◆ Your goal: In the entries that follow, the first line to write out is the one containing "ια και οι οι", and the last is the one containing "υ δεν ειναι". Reproduce that stretch exactly, with nothing before or after it.

◆ Dataset records:
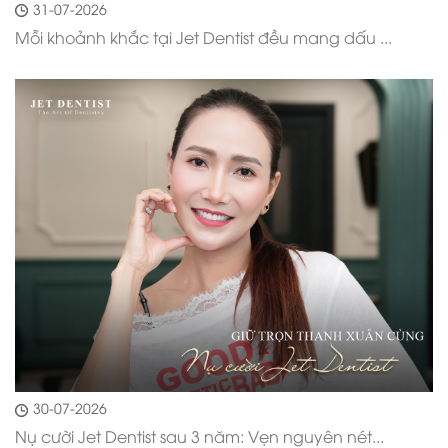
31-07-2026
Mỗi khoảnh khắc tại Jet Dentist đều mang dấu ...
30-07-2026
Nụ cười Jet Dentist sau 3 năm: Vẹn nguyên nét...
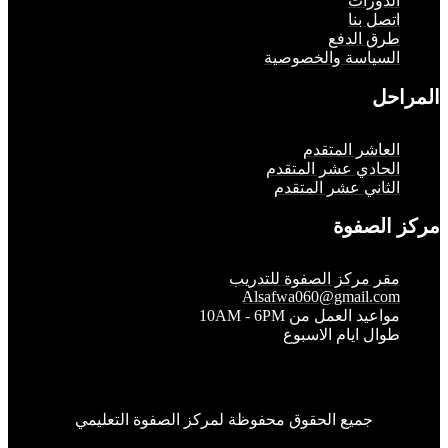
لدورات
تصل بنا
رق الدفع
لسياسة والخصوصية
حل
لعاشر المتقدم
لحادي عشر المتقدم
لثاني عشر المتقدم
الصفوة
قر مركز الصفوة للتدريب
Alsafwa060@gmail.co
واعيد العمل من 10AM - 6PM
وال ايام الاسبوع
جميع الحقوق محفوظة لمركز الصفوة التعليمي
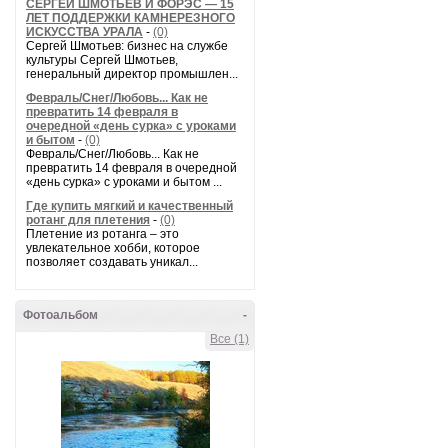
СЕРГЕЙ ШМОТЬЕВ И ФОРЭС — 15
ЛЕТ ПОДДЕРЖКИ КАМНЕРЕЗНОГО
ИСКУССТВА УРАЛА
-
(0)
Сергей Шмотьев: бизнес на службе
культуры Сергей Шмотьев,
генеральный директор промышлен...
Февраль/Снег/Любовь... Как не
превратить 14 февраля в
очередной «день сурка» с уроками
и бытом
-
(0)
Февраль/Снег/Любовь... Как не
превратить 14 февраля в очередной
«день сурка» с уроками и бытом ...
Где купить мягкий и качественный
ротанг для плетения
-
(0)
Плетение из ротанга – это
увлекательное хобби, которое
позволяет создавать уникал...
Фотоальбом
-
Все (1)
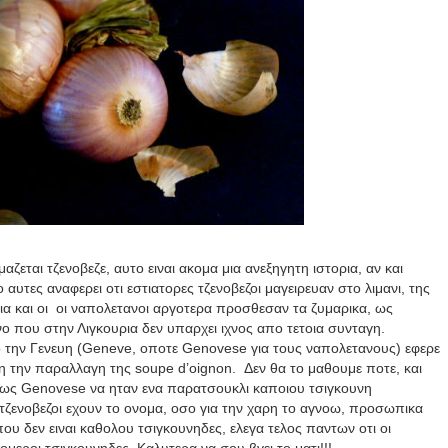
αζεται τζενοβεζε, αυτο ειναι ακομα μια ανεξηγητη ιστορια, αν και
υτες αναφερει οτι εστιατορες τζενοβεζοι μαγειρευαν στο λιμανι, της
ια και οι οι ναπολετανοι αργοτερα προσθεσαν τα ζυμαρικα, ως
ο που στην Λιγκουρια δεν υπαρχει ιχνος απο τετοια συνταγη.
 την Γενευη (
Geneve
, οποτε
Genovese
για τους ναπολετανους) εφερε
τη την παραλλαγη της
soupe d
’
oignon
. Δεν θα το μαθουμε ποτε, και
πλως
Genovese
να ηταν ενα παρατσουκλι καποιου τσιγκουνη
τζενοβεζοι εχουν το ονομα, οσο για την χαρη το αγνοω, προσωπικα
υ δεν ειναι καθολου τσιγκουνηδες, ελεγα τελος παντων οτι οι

==

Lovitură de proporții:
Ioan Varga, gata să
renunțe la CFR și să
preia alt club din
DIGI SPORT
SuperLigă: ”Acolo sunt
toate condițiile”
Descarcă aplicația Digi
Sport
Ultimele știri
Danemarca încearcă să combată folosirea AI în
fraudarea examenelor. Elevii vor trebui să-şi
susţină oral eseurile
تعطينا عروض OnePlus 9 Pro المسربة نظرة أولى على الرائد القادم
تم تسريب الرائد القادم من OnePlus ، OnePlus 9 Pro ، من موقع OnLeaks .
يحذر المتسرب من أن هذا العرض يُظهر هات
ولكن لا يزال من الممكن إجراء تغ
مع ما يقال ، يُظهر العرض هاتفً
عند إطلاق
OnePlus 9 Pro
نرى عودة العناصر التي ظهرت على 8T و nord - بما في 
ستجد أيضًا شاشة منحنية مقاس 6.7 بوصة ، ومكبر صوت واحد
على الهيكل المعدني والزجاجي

...

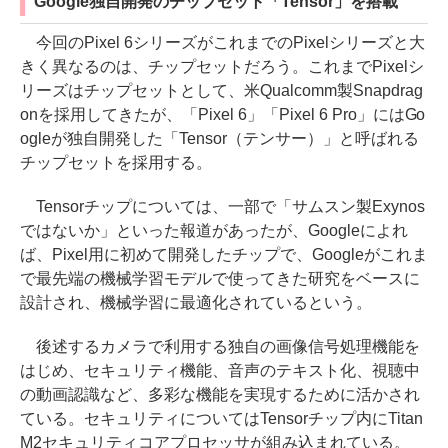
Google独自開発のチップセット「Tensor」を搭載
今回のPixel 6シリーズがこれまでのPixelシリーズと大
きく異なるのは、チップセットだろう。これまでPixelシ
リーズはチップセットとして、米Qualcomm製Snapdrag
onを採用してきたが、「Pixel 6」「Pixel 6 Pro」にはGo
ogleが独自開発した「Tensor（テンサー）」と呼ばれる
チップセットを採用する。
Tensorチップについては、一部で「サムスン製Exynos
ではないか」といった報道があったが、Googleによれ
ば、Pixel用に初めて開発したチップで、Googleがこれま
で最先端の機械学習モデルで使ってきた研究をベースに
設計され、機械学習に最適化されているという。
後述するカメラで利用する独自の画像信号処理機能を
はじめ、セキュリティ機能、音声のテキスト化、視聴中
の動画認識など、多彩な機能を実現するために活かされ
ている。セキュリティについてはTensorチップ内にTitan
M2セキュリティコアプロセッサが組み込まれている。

◆ Solution for this task:
ια και οι οι ναπολετανοι αργοτερα προσθεσαν τα ζυμαρικα, ως
ο που στην Λιγκουρια δεν υπαρχει ιχνος απο τετοια συνταγη.
 την Γενευη (
Geneve
, οποτε
Genovese
για τους ναπολετανους) εφερε
τη την παραλλαγη της
soupe d
’
oignon
. Δεν θα το μαθουμε ποτε, και
πλως
Genovese
να ηταν ενα παρατσουκλι καποιου τσιγκουνη
τζενοβεζοι εχουν το ονομα, οσο για την χαρη το αγνοω, προσωπικα
υ δεν ειναι καθολου τσιγκουνηδες, ελεγα τελος παντων οτι οι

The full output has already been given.